(Beginning of Entries shown)

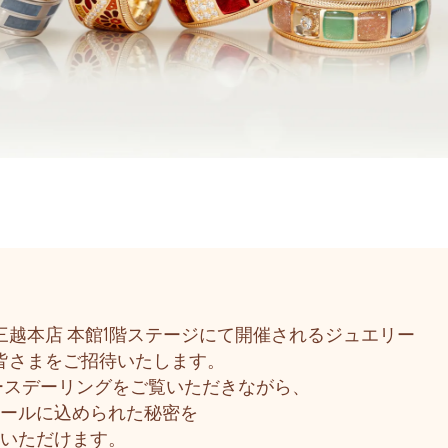
三越本店 本館1階ステージにて開催されるジュエリー
皆さまをご招待いたします。
バースデーリングをご覧いただきながら、
ールに込められた秘密を
いただけます。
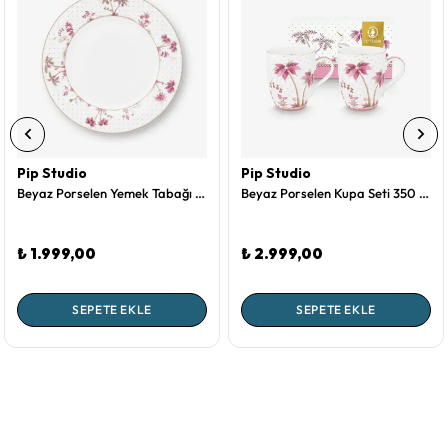
Pip Studio
Pip Studio
Beyaz Porselen Yemek Tabağı 26,5 Cm Jolie Collection by Pip Studio
Beyaz Porselen Kupa Seti 350 Ml Jolie Collection by Pip Studio
₺ 1.999,00
₺ 2.999,00
SEPETE EKLE
SEPETE EKLE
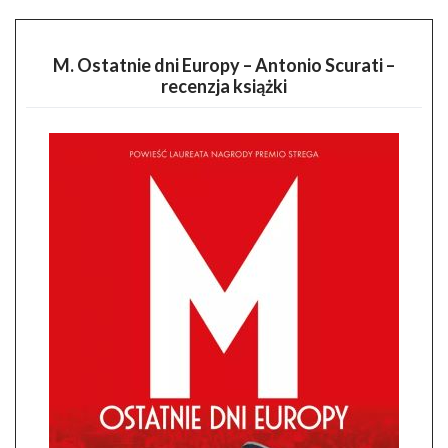
M. Ostatnie dni Europy – Antonio Scurati –
recenzja książki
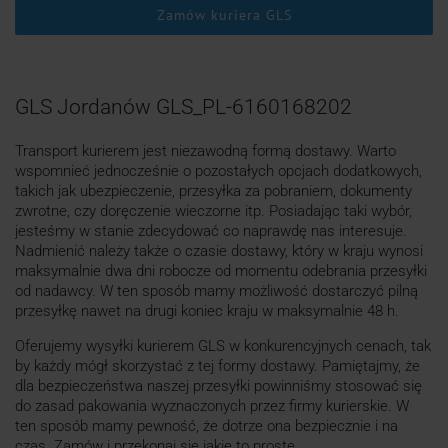
Zamów kuriera GLS
GLS Jordanów GLS_PL-6160168202
Transport kurierem jest niezawodną formą dostawy. Warto
wspomnieć jednocześnie o pozostałych opcjach dodatkowych,
takich jak ubezpieczenie, przesyłka za pobraniem, dokumenty
zwrotne, czy doręczenie wieczorne itp. Posiadając taki wybór,
jesteśmy w stanie zdecydować co naprawdę nas interesuje.
Nadmienić należy także o czasie dostawy, który w kraju wynosi
maksymalnie dwa dni robocze od momentu odebrania przesyłki
od nadawcy. W ten sposób mamy możliwość dostarczyć pilną
przesyłkę nawet na drugi koniec kraju w maksymalnie 48 h.
Oferujemy wysyłki kurierem GLS w konkurencyjnych cenach, tak
by każdy mógł skorzystać z tej formy dostawy. Pamiętajmy, że
dla bezpieczeństwa naszej przesyłki powinniśmy stosować się
do zasad pakowania wyznaczonych przez firmy kurierskie. W
ten sposób mamy pewność, że dotrze ona bezpiecznie i na
czas. Zamów i przekonaj się jakie to proste.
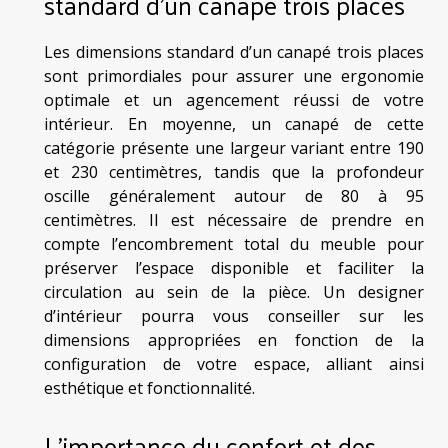
standard d’un canapé trois places
Les dimensions standard d’un canapé trois places
sont primordiales pour assurer une ergonomie
optimale et un agencement réussi de votre
intérieur. En moyenne, un canapé de cette
catégorie présente une largeur variant entre 190
et 230 centimètres, tandis que la profondeur
oscille généralement autour de 80 à 95
centimètres. Il est nécessaire de prendre en
compte l’encombrement total du meuble pour
préserver l’espace disponible et faciliter la
circulation au sein de la pièce. Un designer
d’intérieur pourra vous conseiller sur les
dimensions appropriées en fonction de la
configuration de votre espace, alliant ainsi
esthétique et fonctionnalité.
L'importance du confort et des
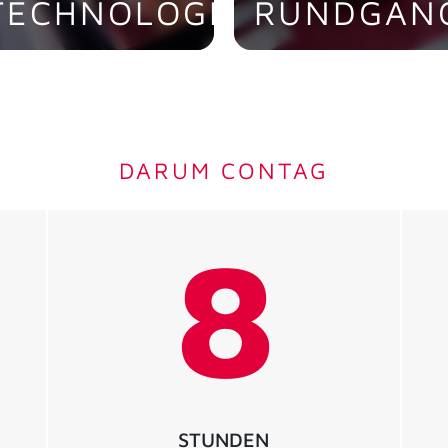
TECHNOLOGIEN
RUNDGAN
as gebündelte Know-
Entdecken Sie die
ow.
CONTAG AG im
virtuellen Rundgang.
DARUM CONTAG
 Jetzt entdecken!
> Jetzt besichtigen!
8
STUNDEN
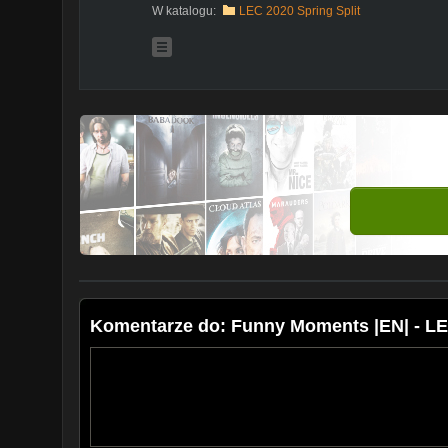
W katalogu:
LEC 2020 Spring Split
Komentarze do: Funny Moments |EN| - LE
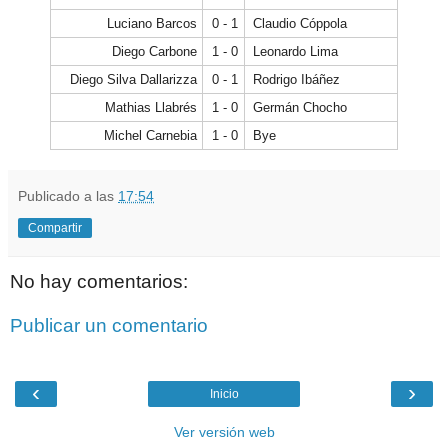
Luciano Barcos
0 - 1
Claudio Cóppola
Diego Carbone
1 - 0
Leonardo Lima
Diego Silva Dallarizza
0 - 1
Rodrigo Ibáñez
Mathias Llabrés
1 - 0
Germán Chocho
Michel Carnebia
1 - 0
Bye
Publicado a las
17:54
Compartir
No hay comentarios:
Publicar un comentario
‹
›
Inicio
Ver versión web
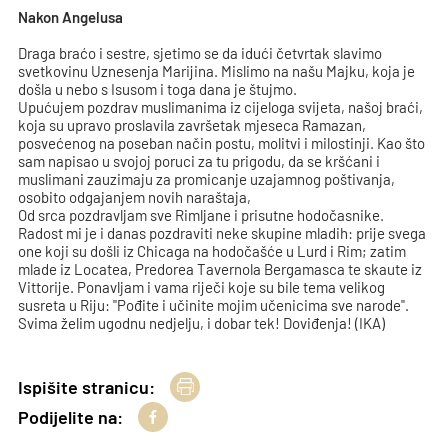
Nakon Angelusa
Draga braćo i sestre, sjetimo se da idući četvrtak slavimo
svetkovinu Uznesenja Marijina. Mislimo na našu Majku, koja je
došla u nebo s Isusom i toga dana je štujmo.
Upućujem pozdrav muslimanima iz cijeloga svijeta, našoj braći,
koja su upravo proslavila završetak mjeseca Ramazan,
posvećenog na poseban način postu, molitvi i milostinji. Kao što
sam napisao u svojoj poruci za tu prigodu, da se kršćani i
muslimani zauzimaju za promicanje uzajamnog poštivanja,
osobito odgajanjem novih naraštaja,
Od srca pozdravljam sve Rimljane i prisutne hodočasnike.
Radost mi je i danas pozdraviti neke skupine mladih: prije svega
one koji su došli iz Chicaga na hodočašće u Lurd i Rim; zatim
mlade iz Locatea, Predorea Tavernola Bergamasca te skaute iz
Vittorije. Ponavljam i vama riječi koje su bile tema velikog
susreta u Riju: "Pođite i učinite mojim učenicima sve narode".
Svima želim ugodnu nedjelju, i dobar tek! Doviđenja! (IKA)
Ispišite stranicu:
Podijelite na:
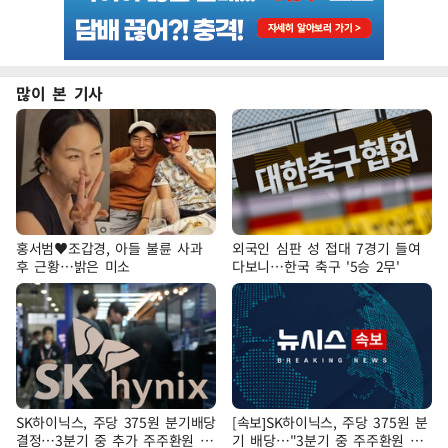
많이 본 기사
홍서범♥조갑경, 아들 불륜 사과
외국인 심판 성 접대 7경기 들여
후 근황…밝은 미소
다보니…한국 축구 '5승 2무'
SK하이닉스, 주당 375원 분기배당
[속보]SK하이닉스, 주당 375원 분
결정…3분기 중 추가 주주환원 발
기 배당…"3분기 중 주주환원 방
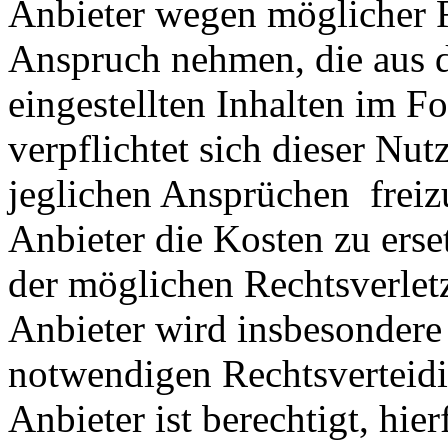
Anbieter wegen möglicher R
Anspruch nehmen, die aus 
eingestellten Inhalten im Fo
verpflichtet sich dieser Nut
jeglichen Ansprüchen freiz
Anbieter die Kosten zu ers
der möglichen Rechtsverlet
Anbieter wird insbesondere
notwendigen Rechtsverteidig
Anbieter ist berechtigt, hie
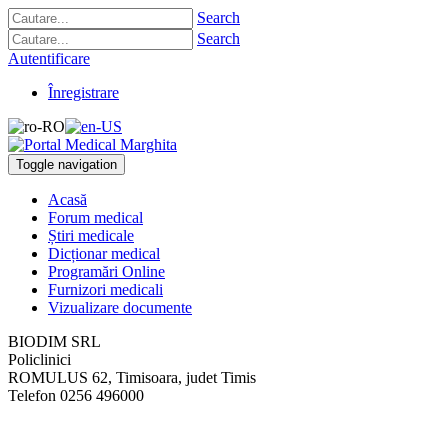
Search
Search
Autentificare
Înregistrare
Toggle navigation
Acasă
Forum medical
Știri medicale
Dicționar medical
Programări Online
Furnizori medicali
Vizualizare documente
BIODIM SRL
Policlinici
ROMULUS 62
,
Timisoara, judet Timis
Telefon
0256 496000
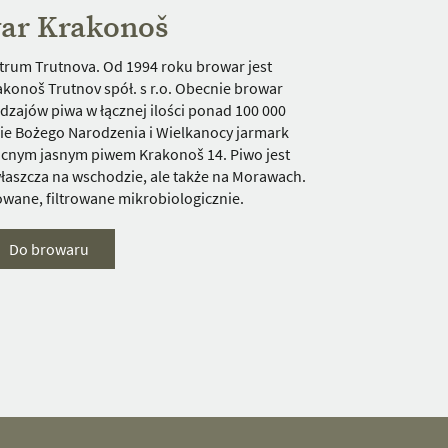
ar Krakonoš
trum Trutnova. Od 1994 roku browar jest
konoš Trutnov spół. s r.o. Obecnie browar
zajów piwa w łącznej ilości ponad 100 000
sie Bożego Narodzenia i Wielkanocy jarmark
cnym jasnym piwem Krakonoš 14. Piwo jest
aszcza na wschodzie, ale także na Morawach.
owane, filtrowane mikrobiologicznie.
Do browaru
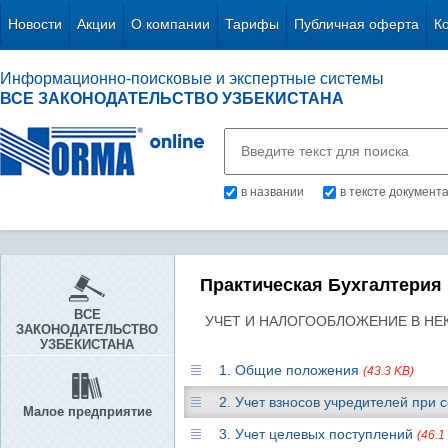
Новости
Акции
О компании
Тарифы
Публичная оферта
К
Информационно-поисковые и экспертные системы
ВСЕ ЗАКОНОДАТЕЛЬСТВО УЗБЕКИСТАНА
в названии
в тексте документ
Практическая Бухгалтерия
ВСЕ
УЧЕТ И НАЛОГООБЛОЖЕНИЕ В Н
ЗАКОНОДАТЕЛЬСТВО
УЗБЕКИСТАНА
1. Общие положения
(43.3 KB)
2. Учет взносов учредителей при
Малое предприятие
3. Учет целевых поступлений
(46.1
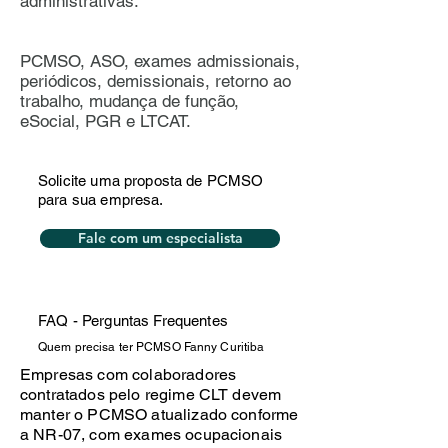
administrativas.
PCMSO, ASO, exames admissionais,
periódicos, demissionais, retorno ao
trabalho, mudança de função,
eSocial, PGR e LTCAT.
Solicite uma proposta de PCMSO
para sua empresa.
Fale com um especialista
FAQ - Perguntas Frequentes
Quem precisa ter PCMSO Fanny Curitiba
Empresas com colaboradores
contratados pelo regime CLT devem
manter o PCMSO atualizado conforme
a NR-07, com exames ocupacionais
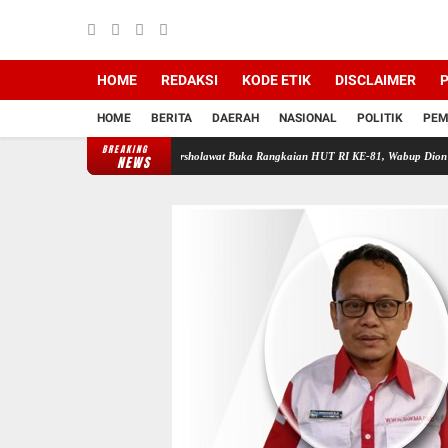
HOME
REDAKSI
KODE ETIK
DISCLAIMER
P
HOME
BERITA
DAERAH
NASIONAL
POLITIK
PEM
BREAKING
ri Ilmu
Wirun Bersholawat Buka Rangkaian HUT RI KE-81, Wabup Dion Agasi Hadiri Aca
NEWS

(End of Entries shown)

_Task to carry out_
The answer should be the full material above, printed exactly, with no pictures in it.

_Result_
三越本店 本館1階ステージにて開催されるジュエリー
皆さまをご招待いたします。
バースデーリングをご覧いただきながら、
ールに込められた秘密を
いただけます。
Pip Studio
Pip Studio
Beyaz Porselen Yemek Tabağı 26,5 Cm Jolie Collection by Pip Studio
Beyaz Porselen Kupa Seti 350 Ml Jolie Collection by Pip Studio
₺ 1.999,00
₺ 2.999,00
SEPETE EKLE
SEPETE EKLE
M. Ostatnie dni Europy – Antonio Scurati –
recenzja książki
Zamów kuriera GLS
GLS Jordanów GLS_PL-6160168202
Transport kurierem jest niezawodną formą dostawy. Warto
wspomnieć jednocześnie o pozostałych opcjach dodatkowych,
takich jak ubezpieczenie, przesyłka za pobraniem, dokumenty
zwrotne, czy doręczenie wieczorne itp. Posiadając taki wybór,
jesteśmy w stanie zdecydować co naprawdę nas interesuje.
Nadmienić należy także o czasie dostawy, który w kraju wynosi
maksymalnie dwa dni robocze od momentu odebrania przesyłki
od nadawcy. W ten sposób mamy możliwość dostarczyć pilną
przesyłkę nawet na drugi koniec kraju w maksymalnie 48 h.
Oferujemy wysyłki kurierem GLS w konkurencyjnych cenach, tak
by każdy mógł skorzystać z tej formy dostawy. Pamiętajmy, że
dla bezpieczeństwa naszej przesyłki powinniśmy stosować się
do zasad pakowania wyznaczonych przez firmy kurierskie. W
ten sposób mamy pewność, że dotrze ona bezpiecznie i na
czas. Zamów i przekonaj się jakie to proste.
standard d’un canapé trois places
Les dimensions standard d’un canapé trois places
sont primordiales pour assurer une ergonomie
optimale et un agencement réussi de votre
intérieur. En moyenne, un canapé de cette
catégorie présente une largeur variant entre 190
et 230 centimètres, tandis que la profondeur
oscille généralement autour de 80 à 95
centimètres. Il est nécessaire de prendre en
compte l’encombrement total du meuble pour
préserver l’espace disponible et faciliter la
circulation au sein de la pièce. Un designer
d’intérieur pourra vous conseiller sur les
dimensions appropriées en fonction de la
configuration de votre espace, alliant ainsi
esthétique et fonctionnalité.
L'importance du confort et des
TECHNOLOGIEN
RUNDGAN
as gebündelte Know-
Entdecken Sie die
ow.
CONTAG AG im
virtuellen Rundgang.
DARUM CONTAG
 Jetzt entdecken!
> Jetzt besichtigen!
8
STUNDEN
W katalogu:
LEC 2020 Spring Split
Komentarze do: Funny Moments |EN| - LE
Luciano Barcos
0 - 1
Claudio Cóppola
Diego Carbone
1 - 0
Leonardo Lima
Diego Silva Dallarizza
0 - 1
Rodrigo Ibáñez
Mathias Llabrés
1 - 0
Germán Chocho
Michel Carnebia
1 - 0
Bye
Publicado a las
17:54
Compartir
No hay comentarios:
Publicar un comentario
‹
›
Inicio
Ver versión web
Nakon Angelusa
Draga braćo i sestre, sjetimo se da idući četvrtak slavimo
svetkovinu Uznesenja Marijina. Mislimo na našu Majku, koja je
došla u nebo s Isusom i toga dana je štujmo.
Upućujem pozdrav muslimanima iz cijeloga svijeta, našoj braći,
koja su upravo proslavila završetak mjeseca Ramazan,
posvećenog na poseban način postu, molitvi i milostinji. Kao što
sam napisao u svojoj poruci za tu prigodu, da se kršćani i
muslimani zauzimaju za promicanje uzajamnog poštivanja,
osobito odgajanjem novih naraštaja,
Od srca pozdravljam sve Rimljane i prisutne hodočasnike.
Radost mi je i danas pozdraviti neke skupine mladih: prije svega
one koji su došli iz Chicaga na hodočašće u Lurd i Rim; zatim
mlade iz Locatea, Predorea Tavernola Bergamasca te skaute iz
Vittorije. Ponavljam i vama riječi koje su bile tema velikog
susreta u Riju: "Pođite i učinite mojim učenicima sve narode".
Svima želim ugodnu nedjelju, i dobar tek! Doviđenja! (IKA)
Ispišite stranicu:
Podijelite na:
많이 본 기사
홍서범♥조갑경, 아들 불륜 사과
외국인 심판 성 접대 7경기 들여
후 근황…밝은 미소
다보니…한국 축구 '5승 2무'
SK하이닉스, 주당 375원 분기배당
[속보]SK하이닉스, 주당 375원 분
결정…3분기 중 추가 주주환원 발
기 배당…"3분기 중 주주환원 방
Anbieter wegen möglicher R
Anspruch nehmen, die aus 
eingestellten Inhalten im Fo
verpflichtet sich dieser Nut
jeglichen Ansprüchen freiz
Anbieter die Kosten zu ers
der möglichen Rechtsverlet
Anbieter wird insbesondere
notwendigen Rechtsverteidig
Anbieter ist berechtigt, hie
Search
Search
Autentificare
Înregistrare
Toggle navigation
Acasă
Forum medical
Știri medicale
Dicționar medical
Programări Online
Furnizori medicali
Vizualizare documente
BIODIM SRL
Policlinici
ROMULUS 62
,
Timisoara, judet Timis
Telefon
0256 496000
ar Krakonoš
trum Trutnova. Od 1994 roku browar jest
konoš Trutnov spół. s r.o. Obecnie browar
zajów piwa w łącznej ilości ponad 100 000
sie Bożego Narodzenia i Wielkanocy jarmark
cnym jasnym piwem Krakonoš 14. Piwo jest
aszcza na wschodzie, ale także na Morawach.
owane, filtrowane mikrobiologicznie.
Do browaru
Новости
Акции
О компании
Тарифы
Публичная оферта
К
Информационно-поисковые и экспертные системы
ВСЕ ЗАКОНОДАТЕЛЬСТВО УЗБЕКИСТАНА
в названии
в тексте документ
Практическая Бухгалтерия
ВСЕ
УЧЕТ И НАЛОГООБЛОЖЕНИЕ В Н
ЗАКОНОДАТЕЛЬСТВО
УЗБЕКИСТАНА
1. Общие положения
(43.3 KB)
2. Учет взносов учредителей при
Малое предприятие
3. Учет целевых поступлений
(46.1
administrativas.
PCMSO, ASO, exames admissionais,
periódicos, demissionais, retorno ao
trabalho, mudança de função,
eSocial, PGR e LTCAT.
Solicite uma proposta de PCMSO
para sua empresa.
Fale com um especialista
FAQ - Perguntas Frequentes
Quem precisa ter PCMSO Fanny Curitiba
Empresas com colaboradores
contratados pelo regime CLT devem
manter o PCMSO atualizado conforme
a NR-07, com exames ocupacionais
HOME
REDAKSI
KODE ETIK
DISCLAIMER
P
HOME
BERITA
DAERAH
NASIONAL
POLITIK
PEM
BREAKING
ri Ilmu
Wirun Bersholawat Buka Rangkaian HUT RI KE-81, Wabup Dion Agasi Hadiri Aca
NEWS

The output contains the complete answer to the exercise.